Optimal Energy Dispatch of Grid-Connected Electric Vehicle Considering Lithium Battery Electrochemical Model

TL;DR

This paper develops an optimal energy dispatch method for grid-connected EVs that incorporates a detailed electrochemical battery model, improving efficiency and battery health management in high EV penetration scenarios.

Contribution

It introduces a recursive EV battery constraint framework and a matrix-based state update method to efficiently integrate the electrochemical model into dispatch optimization.

Findings

Enhanced dispatch accuracy with electrochemical battery modeling

Reduced battery degradation through optimized control

Improved system efficiency in high EV penetration scenarios

Abstract

The grid-connected electric vehicles (EVs) serve as a promising regulating resource in the distribution grid with Vehicle-to-Grid (V2G) facilities.

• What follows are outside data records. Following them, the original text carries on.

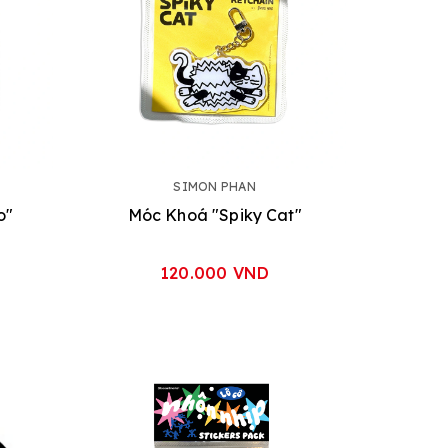
SIMON PHAN
o"
Móc Khoá "Spiky Cat"
120.000 VND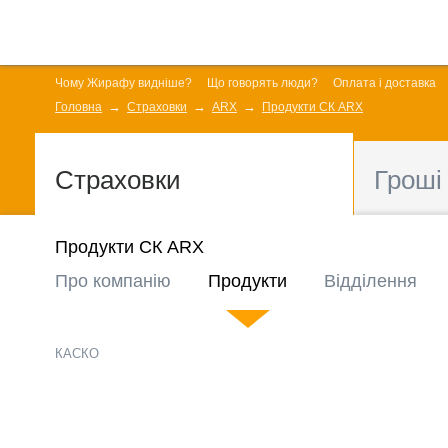
Чому Жирафу видніше?
Що говорять люди?
Оплата і доставка
Головна
Страховки
ARX
Продукти СК ARX
Страховки
Гроші
Продукти СК ARX
Про компанію
Продукти
Відділення
КАСКО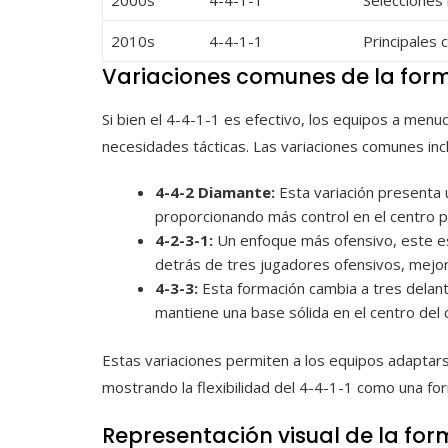
2000s
4-4-1-1
Selecciones 
2010s
4-4-1-1
Principales
Variaciones comunes de la for
Si bien el 4-4-1-1 es efectivo, los equipos a men
necesidades tácticas. Las variaciones comunes inc
4-4-2 Diamante:
Esta variación presenta
proporcionando más control en el centro 
4-2-3-1:
Un enfoque más ofensivo, este e
detrás de tres jugadores ofensivos, mejor
4-3-3:
Esta formación cambia a tres delan
mantiene una base sólida en el centro del
Estas variaciones permiten a los equipos adaptar
mostrando la flexibilidad del 4-4-1-1 como una fo
Representación visual de la fo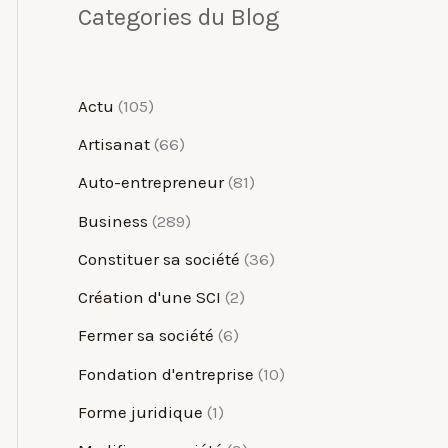
Categories du Blog
Actu
(105)
Artisanat
(66)
Auto-entrepreneur
(81)
Business
(289)
Constituer sa société
(36)
Création d'une SCI
(2)
Fermer sa société
(6)
Fondation d'entreprise
(10)
Forme juridique
(1)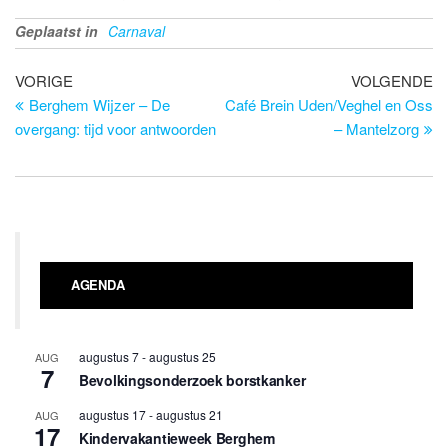
Geplaatst in
Carnaval
Bericht
Vorig
Vo
VORIGE
VOLGENDE
bericht
be
Berghem Wijzer – De
Café Brein Uden/Veghel en Oss
navigatie
overgang: tijd voor antwoorden
– Mantelzorg
AGENDA
augustus 7
-
augustus 25
AUG
7
Bevolkingsonderzoek borstkanker
augustus 17
-
augustus 21
AUG
17
Kindervakantieweek Berghem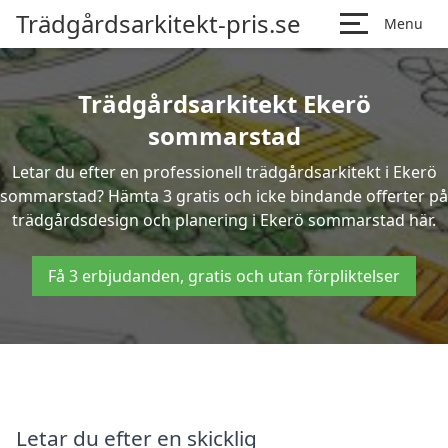
Trädgårdsarkitekt-pris.se
Menu
Trädgårdsarkitekt Ekerö
sommarstad
Letar du efter en professionell trädgårdsarkitekt i Ekerö
sommarstad? Hämta 3 gratis och icke bindande offerter på
trädgårdsdesign och planering i Ekerö sommarstad här.
Få 3 erbjudanden, gratis och utan förpliktelser
Letar du efter en skicklig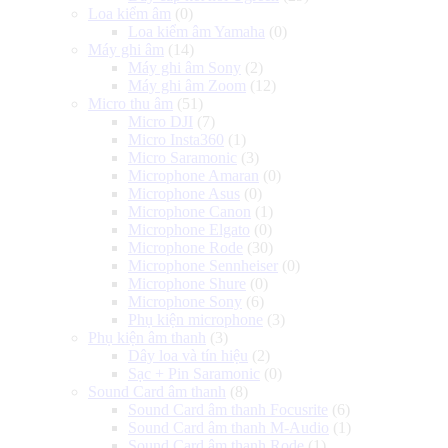
Loa kiểm âm
(0)
Loa kiểm âm Yamaha
(0)
Máy ghi âm
(14)
Máy ghi âm Sony
(2)
Máy ghi âm Zoom
(12)
Micro thu âm
(51)
Micro DJI
(7)
Micro Insta360
(1)
Micro Saramonic
(3)
Microphone Amaran
(0)
Microphone Asus
(0)
Microphone Canon
(1)
Microphone Elgato
(0)
Microphone Rode
(30)
Microphone Sennheiser
(0)
Microphone Shure
(0)
Microphone Sony
(6)
Phụ kiện microphone
(3)
Phụ kiện âm thanh
(3)
Dây loa và tín hiệu
(2)
Sạc + Pin Saramonic
(0)
Sound Card âm thanh
(8)
Sound Card âm thanh Focusrite
(6)
Sound Card âm thanh M-Audio
(1)
Sound Card âm thanh Rode
(1)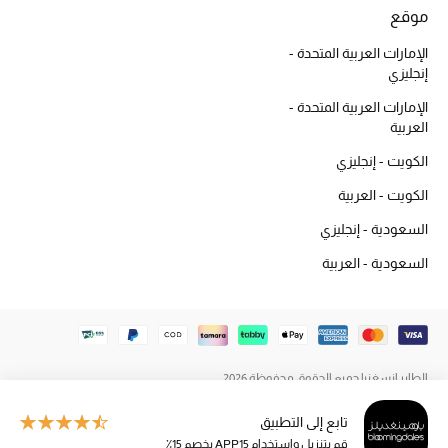
دليل مستلزمات الجمال
موقع
أبرز الماركات
الإمارات العربية المتحدة -
إنجليزي
الإمارات العربية المتحدة -
العربية
عطور الربيع
تسوقوا الآن
الكويت - إنجليزي
الكويت - العربية
الرجال
السعودية - إنجليزي
السعودية - العربية
عرض جميع المنتجات
خصومات
الهدايا
الطاير إنسغنيا جميع الحقوق محفوظة 2026
تابع إلى التطبيق
الموسم الجديد
قم بتنزيل واستخدام APP15 بخصم 15٪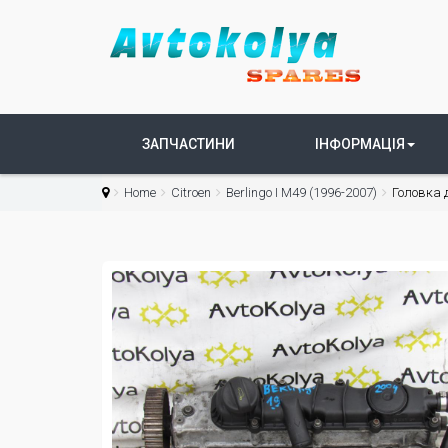
ЗАПЧАСТИНИ
ІНФОРМАЦІЯ
Home
Citroen
Berlingo I М49 (1996-2007)
Головка д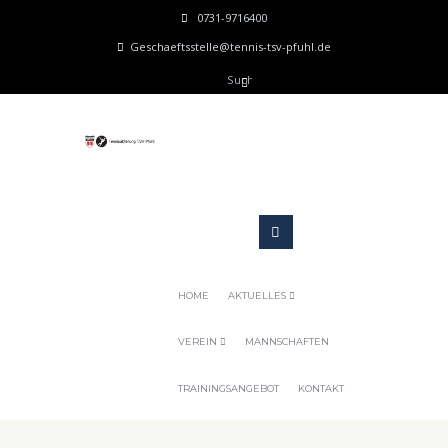
0731-9716400
Geschaeftsstelle@tennis-tsv-pfuhl.de
HOME
AKTUELLES
VEREIN
MANNSCHAFTEN
TRAININGSANGEBOT
KONTAKT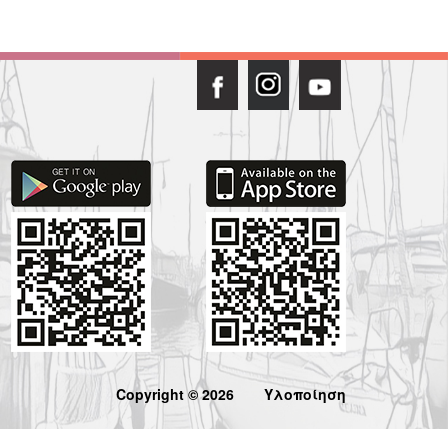
Copyright © 2026
Υλοποίηση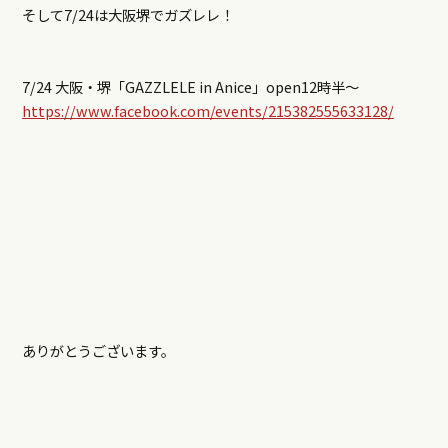
そして7/24は大阪堺でガズレレ！
7/24 大阪・堺「GAZZLELE in Anice」open12時半～
https://www.facebook.com/events/215382555633128/
ありがとうございます。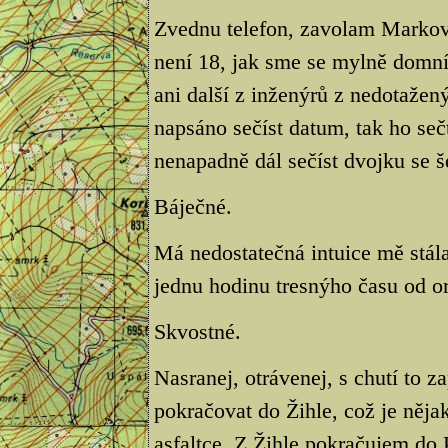
Zvednu telefon, zavolam Markov
není 18, jak sme se mylně domnív
ani další z inženýrů z nedotažen
napsáno sečíst datum, tak ho se
nenapadně dál sečíst dvojku se š
Báječné.
Má nedostatečná intuice mě stál
jednu hodinu tresnýho času od o
Skvostné.
Nasranej, otrávenej, s chutí to 
pokračovat do Žihle, což je něja
asfaltce. Z Žihle pokračujem do P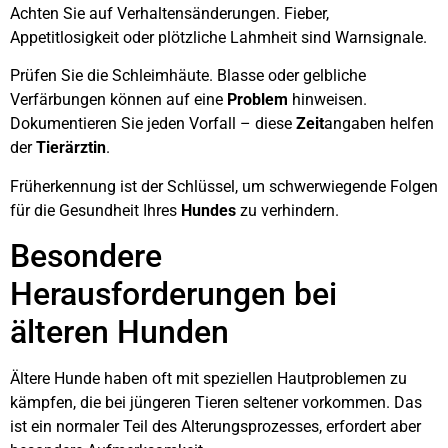
Achten Sie auf Verhaltensänderungen. Fieber,
Appetitlosigkeit oder plötzliche Lahmheit sind Warnsignale.
Prüfen Sie die Schleimhäute. Blasse oder gelbliche
Verfärbungen können auf eine
Problem
hinweisen.
Dokumentieren Sie jeden Vorfall – diese
Zeit
angaben helfen
der
Tierärztin
.
Früherkennung ist der Schlüssel, um schwerwiegende Folgen
für die Gesundheit Ihres
Hundes
zu verhindern.
Besondere
Herausforderungen bei
älteren Hunden
Ältere Hunde haben oft mit speziellen Hautproblemen zu
kämpfen, die bei jüngeren Tieren seltener vorkommen. Das
ist ein normaler Teil des Alterungsprozesses, erfordert aber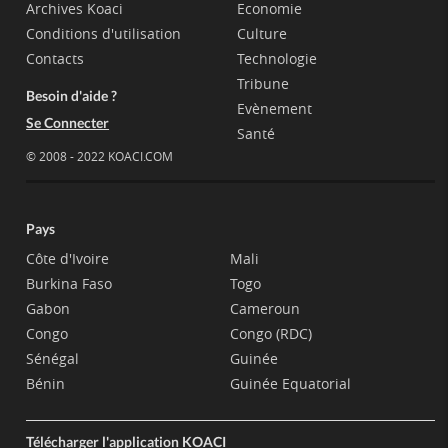
Archives Koaci
Economie
Conditions d'utilisation
Culture
Contacts
Technologie
Tribune
Besoin d'aide ?
Evènement
Se Connecter
Santé
© 2008 - 2022 KOACI.COM
Pays
Côte d'Ivoire
Mali
Burkina Faso
Togo
Gabon
Cameroun
Congo
Congo (RDC)
Sénégal
Guinée
Bénin
Guinée Equatorial
Télécharger l'application KOACI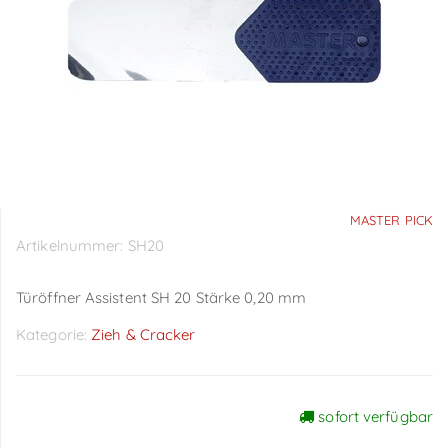
MASTER PICK
Artikelnummer:
SH20
Türöffner Assistent SH 20 Stärke 0,20 mm
Kategorie:
Zieh & Cracker
sofort verfügbar
Preise sichtbar nach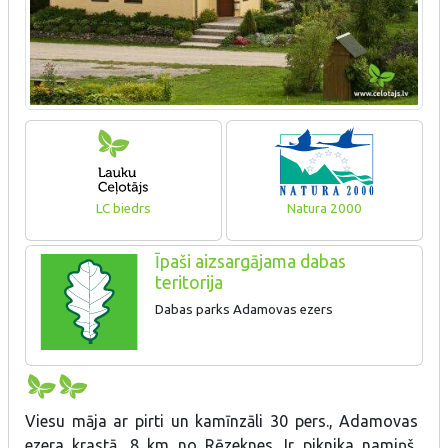
LC biedrs
Natura 2000
Īpaši aizsargājama dabas
teritorija
Dabas parks Adamovas ezers
Viesu māja ar pirti un kamīnzāli 30 pers., Adamovas
ezera krastā, 8 km no Rēzeknes. Ir piknika namiņš,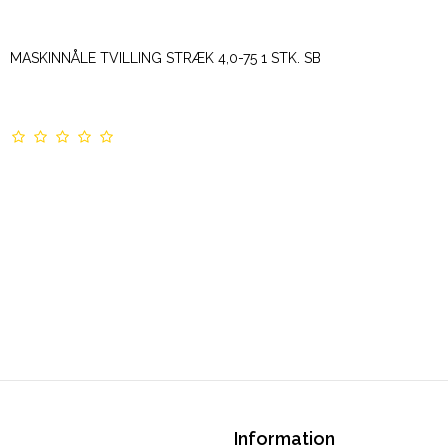
MASKINNÅLE TVILLING STRÆK 4,0-75 1 STK. SB
Information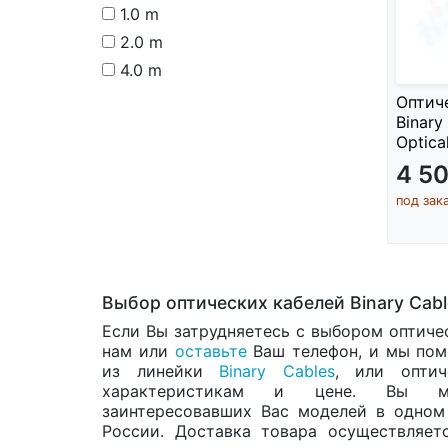
1.0 m
2.0 m
4.0 m
Оптич
Binary
Optical
4 5
под зак
Выбор оптических кабелей Binary Cabl
Если Вы затрудняетесь с выбором оптичес
нам или
оставьте
Ваш телефон, и мы пом
из линейки
Binary Cables
, или оптич
характеристикам и цене. Вы мо
заинтересовавших Вас моделей в одно
России. Доставка товара осуществляет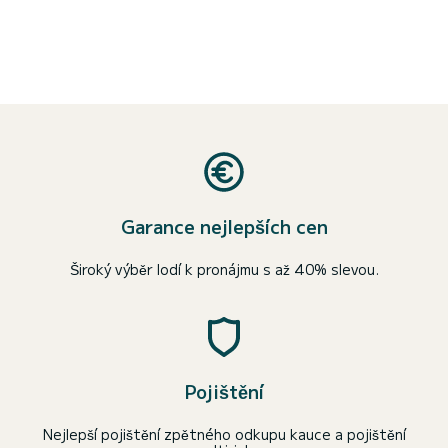
Garance nejlepších cen
Široký výběr lodí k pronájmu s až 40% slevou.
Pojištění
Nejlepší pojištění zpětného odkupu kauce a pojištění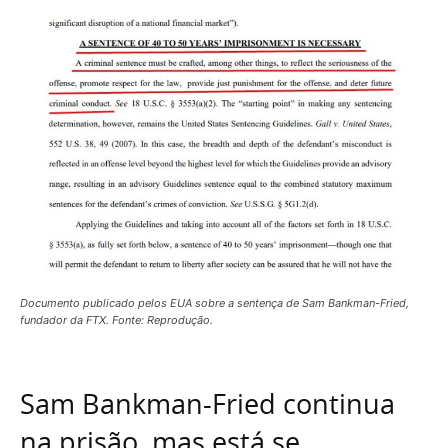
Documento publicado pelos EUA sobre a sentença de Sam Bankman-Fried,
fundador da FTX. Fonte: Reprodução.
Sam Bankman-Fried continua
na prisão, mas está se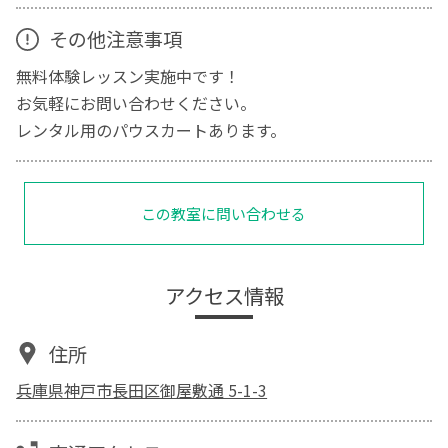
その他注意事項
無料体験レッスン実施中です！
お気軽にお問い合わせください。
レンタル用のパウスカートあります。
この教室に問い合わせる
アクセス情報
住所
兵庫県神戸市長田区御屋敷通 5-1-3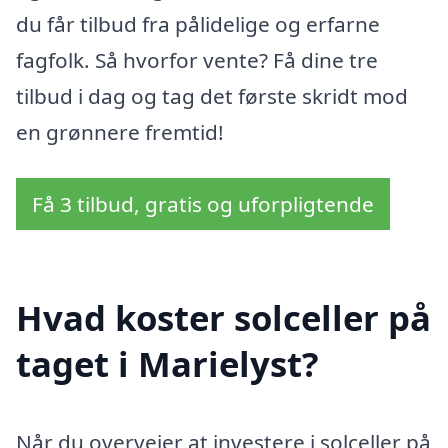
du får tilbud fra pålidelige og erfarne
fagfolk. Så hvorfor vente? Få dine tre
tilbud i dag og tag det første skridt mod
en grønnere fremtid!
Få 3 tilbud, gratis og uforpligtende
Hvad koster solceller på
taget i Marielyst?
Når du overvejer at investere i solceller på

In the day-ahead stage, electric vehicle batteries (EVBs) need to be precisely dispatched and controlled to ensure high efficiency and prevent degradation. This article focuses on considering a refined battery model, i.e. the electrochemical model (EM), in the optimal dispatch of the local energy system with high penetration of EVs which replenish energy through V2G-equipped charge station and battery swapping station (BSS). In this paper, to utilize the EM efficiently, recursive EVB constraints and a corresponding matrix-based state update method are proposed based on EM power characterization. The charging EV state distribution is profiled and a multi-layer BSS model along with binary aggregation is proposed, in order to overcome the computation complexity of combining the refined battery constraints with the mixed integer optimization. Finally, a local energy system scenario is investigated for evaluation. The efficiency and effectiveness of EM consideration are assessed from the perspective of both the system and battery.